Ben Watt Lights a Spark in ‘Storm Damage’

BEN WATT | Storm Damage | (Caroline)

Videos by American Songwriter

4 out of 5

Ben Watt has never been content to rest on his proverbial laurels. His early success working with Tracy Thorn in Everything But the Girl certainly gave him the credentials to crow about, but he’s been flying beneath the radar ever since. His progressive posture hasn’t faltered in the process. He’s never been short on ambition, whether touting his inner folkie on his pre-EBG efforts, his later experimental efforts and his return to singer/songwriter mode in 2014. 

Watt’s new album, Storm Damage, continues to that introspective stance, combining thoughtful melodies and an ethereal ambiance with some sober rumination and inner yet expressive sentiment. “You’ve changed. I’ve changed,” he muses on the forlorn song of the same name, “Shed a skin, it’s no big thing.”

Indeed, Watt’s selling himself short, Storm Damage is in fact the most adventurous outing of his solo career, a tapestry of naked narratives that source its thoughts from a seemingly fractured psyche that then leave it to the listener to analyze what inspired those somber soliloquies. The elegiac “Festival Song” features vocals and piano solely at the fore while imploring listeners to take leave of their trouble and disregard unfortunate circumstance: “Let go, let go for awhile/Let go of the world.”
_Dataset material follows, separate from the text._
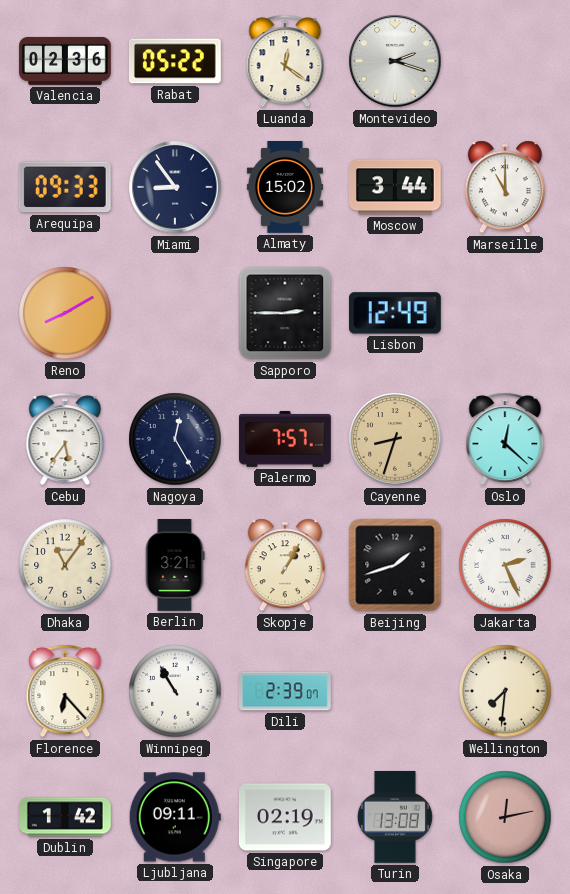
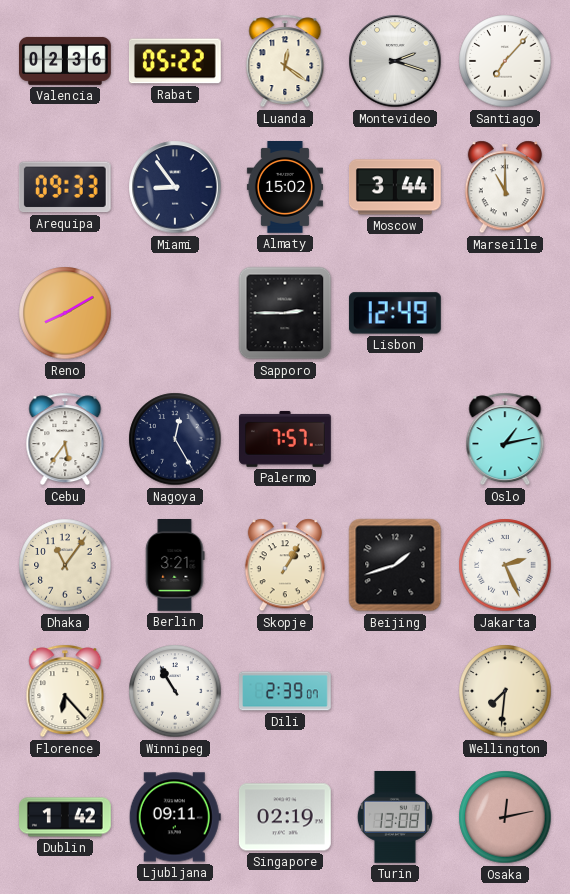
Santiago: none -> 7:07
Cayenne: 8:33 -> none
Oslo: 12:22 -> 1:13
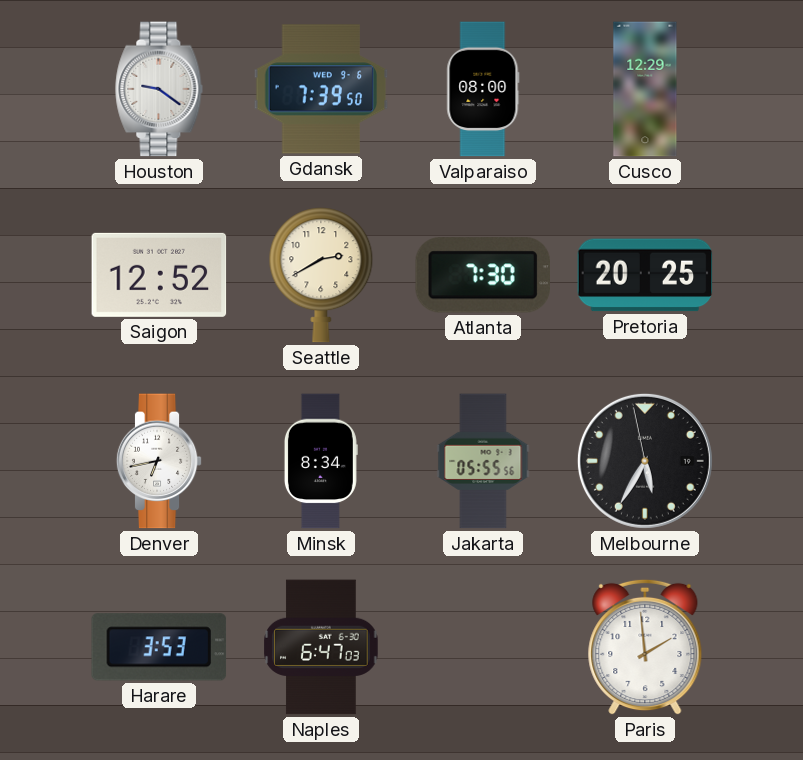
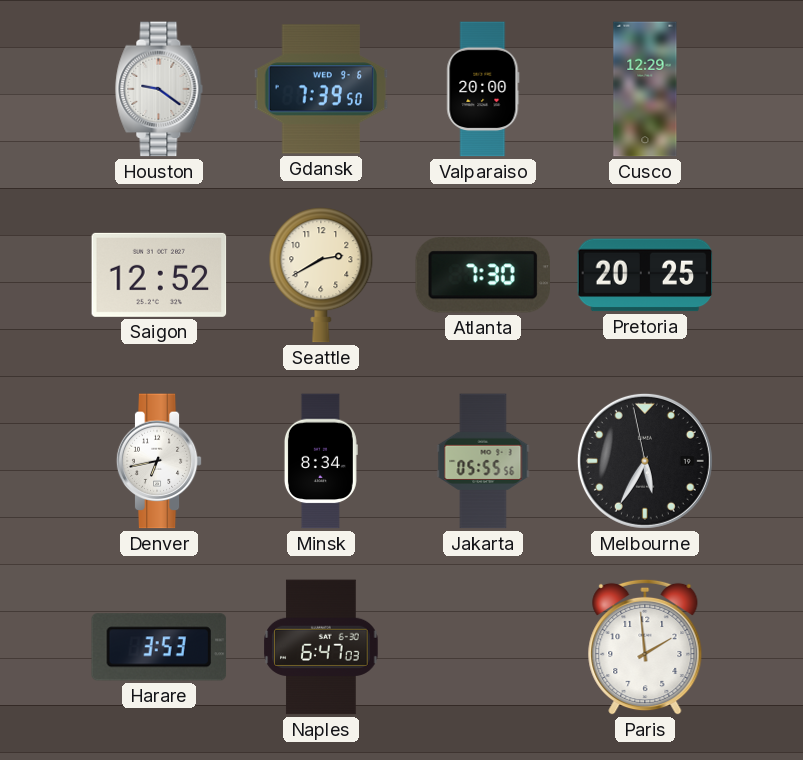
Valparaiso: 08:00 -> 20:00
“The songs came out of an intense period of personal anguish and political anger,” Watt maintains in the press material that accompanied the album, and indeed its darker designs are indicative of that attitude. Yet, for all its forlorn discourse, it’s a remarkably cohesive set of songs, each of which retains a clear emotional embrace. On songs such as “Balanced on a Wire,” Summer Ghosts” and “Sunlight Follows the Day,” Watt creates a specific sense of time and place, stirring it with his own ambient instrumentation. It’s a beautiful combination, one befitting an expressive, articulate artist determined to follow his own muse and express himself convincingly.

Storm Damage is generally a difficult scenario to weather, in more ways than one. Happily then, Ben Watt proves he’s got the desire and determination to see the situation through.